NOAA Teacher at Sea
Onboard NOAA Ship McArthur II
July 2 – 24, 2005
Mission: Ecosystem Wildlife Survey
Geographical Area: Pacific Northwest
Date: July 4, 2005
Crew Interviews: “A Beautiful Birder”
Walking into the Dry Lab on the MCARTHUR II ship, you are likely to find a quiet, unobtrusive, and humble woman, carefully and delicately sketching her latest find. You have just found Sophie Webb, Senior Bird Observer on the MCARTHUR II. Sophie has been sailing with NOAA for over 13 years. Her responsibilities are; to census sea birds, and edit and organize data at night. Sophie’s love for birds started at a young age, when living is Cape Cod she attended Audubon Camp, a camp for young Ornithologists or Birders as they are called. After that she attended Boston University, and received her BA in Biology. During college she volunteered at the New England Aquarium and worked on college projects. After college she lived in a 12 sq. ft cabin outside of Stinson Beach and also in New York, working at the Museum of Natural History painting bird specimens. Now, she does field research on ships, sketches at the Museum of Natural History, paints and is working on her latest children’s book. Her accomplishments are many, she co-authored and illustrated Field Guides to Birds of Mexico and Central America published by Oxford Press and completed two children’s books, My Season with Sea Birds and Looking for Penguins. She has just recently finished another book titled the Birds of Brazil.
She really loves seeing birds that you normally would not see and an interesting bird she observed is a Honduran Emerald hummingbird seen in Honduras. This is very special because one had not been identified since the mid 1950’s. She views these birds during her extensive travel to locations such as the Galapagos Islands, Bolivia, Australia, Aleutian Island chain, and the Antarctica on her various research projects. Doing field work at sea can be either very busy or very quiet. To fill in the down time, Sophie, exercises, paints, writes and does e-mail.

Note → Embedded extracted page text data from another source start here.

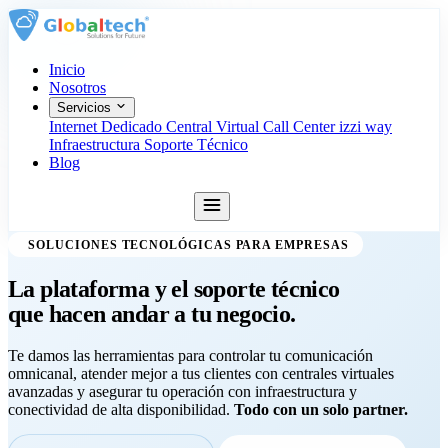
Inicio
Nosotros
Servicios
Internet Dedicado
Central Virtual
Call Center
izzi way
Infraestructura
Soporte Técnico
Blog
Agendar Asesoría
SOLUCIONES TECNOLÓGICAS PARA EMPRESAS
La plataforma y el soporte técnico
que hacen andar a
tu negocio.
Te damos las herramientas para controlar tu comunicación
omnicanal, atender mejor a tus clientes con centrales virtuales
avanzadas y asegurar tu operación con infraestructura y
conectividad de alta disponibilidad.
Todo con un solo partner.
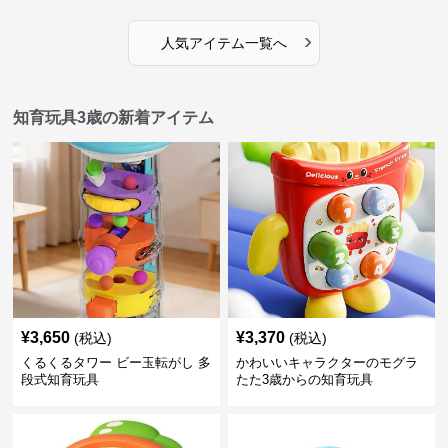
›
人気アイテム一覧へ
知育玩具3歳の新着アイテム
¥
3,650
¥
3,370
(税込)
(税込)
くるくるタワー ビー玉転がし 多
かわいいキャラクターのモグラ
段式知育玩具
たた3歳からの知育玩具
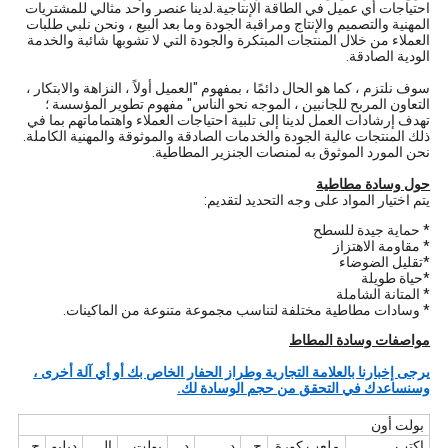
احتياجات أي عميل في الطاقة الإنتاجية.لدينا عنصر واحد مثالي للمشتريات
المهنية والتصميم والإنتاج ومراقبة الجودة وما بعد البيع ، ونحن نلبي طلبات
العملاء من خلال المنتجات المبتكرة والجودة التي لا تشوبها شائبة والخدمة
الودية الصادقة.
سوف نلتزم ، كما هو الحال دائمًا ، بمفهوم "العميل أولاً ، النزاهة والابتكار ،
التعاون المربح للجانبين ، الموجه نحو الناس" مفهوم تطوير المؤسسة ؛
تهدف إرشادات العمل لدينا إلى تلبية احتياجات العملاء واهتماماتهم بما في
ذلك المنتجات عالية الجودة والخدمات الصادقة والموثوقة والمهنية الكاملة.
نحن المورد الموثوق به لمنصات الجنزير المطاطية.
حول
وسادة مطاطية
يتم اختيار المواد على وجه التحديد لتقديم:
* حماية جيدة للسطح
* مقاومة الاهتزاز
*تقليل الضوضاء
*حياة طويلة
* المتانة الشاملة
* وسادات مطاطية مختلفة لتناسب مجموعة متنوعة من الماكينات.
مواصفات وسادة المطاط
يرجى إخبارنا بالعلامة التجارية وطراز الحفار الخاص بك أو أي آلة أخرى ،
وسنساعدك في التحقق من حجم الوسادة لك.
بولت أون
اكتب
ملعب كورة
ح
د
د
بولت
إل
دبليو
ح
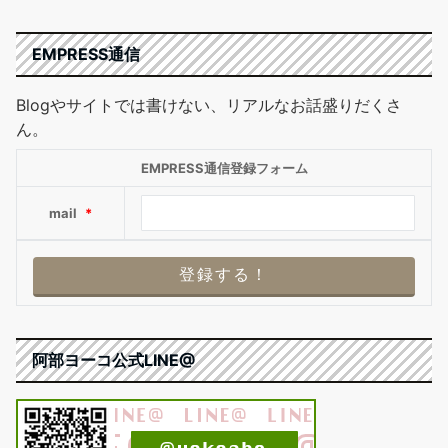
EMPRESS通信
Blogやサイトでは書けない、リアルなお話盛りだくさ
ん。
EMPRESS通信登録フォーム
mail
*
阿部ヨーコ公式LINE@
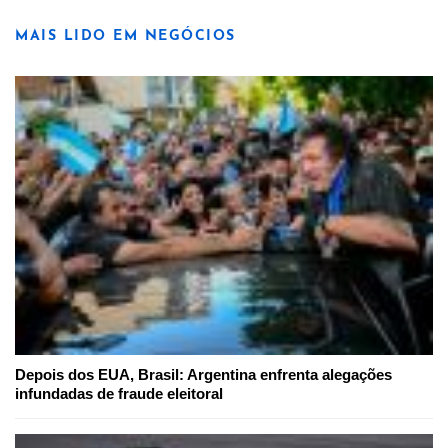
MAIS LIDO EM NEGÓCIOS
Depois dos EUA, Brasil: Argentina enfrenta alegações
infundadas de fraude eleitoral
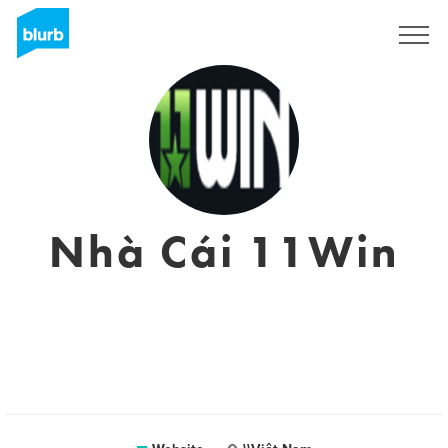
Sign Up
Nhà Cái 11Win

Her career has depth and variety, and in order to be a successful birder she advises that you volunteer for field studies whenever possible. Learn good computer and camera skills, practice field sketching and learn all about birds at every opportunity.
The other day I witnessed Sophie’s love for her craft. We were watching Pacific White-Sided Dolphins when all of a sudden a large flock of birds was seen. Her blue eyes sparkled with delight, when resident and long distance birds were identified. Some birds had traveled to the area from New Zealand, the Artic, Hawaii and Chile. These long distance birds come to this area because it is so productive.
Sophie is an inspiration to all women, especially girls or women wishing to enter scientific fields. She demonstrates that being a scientist is fun and exciting, yet she advises, that you have to stand your ground and sometimes be assertive yet non-confrontational. Sophie demonstrates that she has all these talents as evidenced by her successful and beautiful career.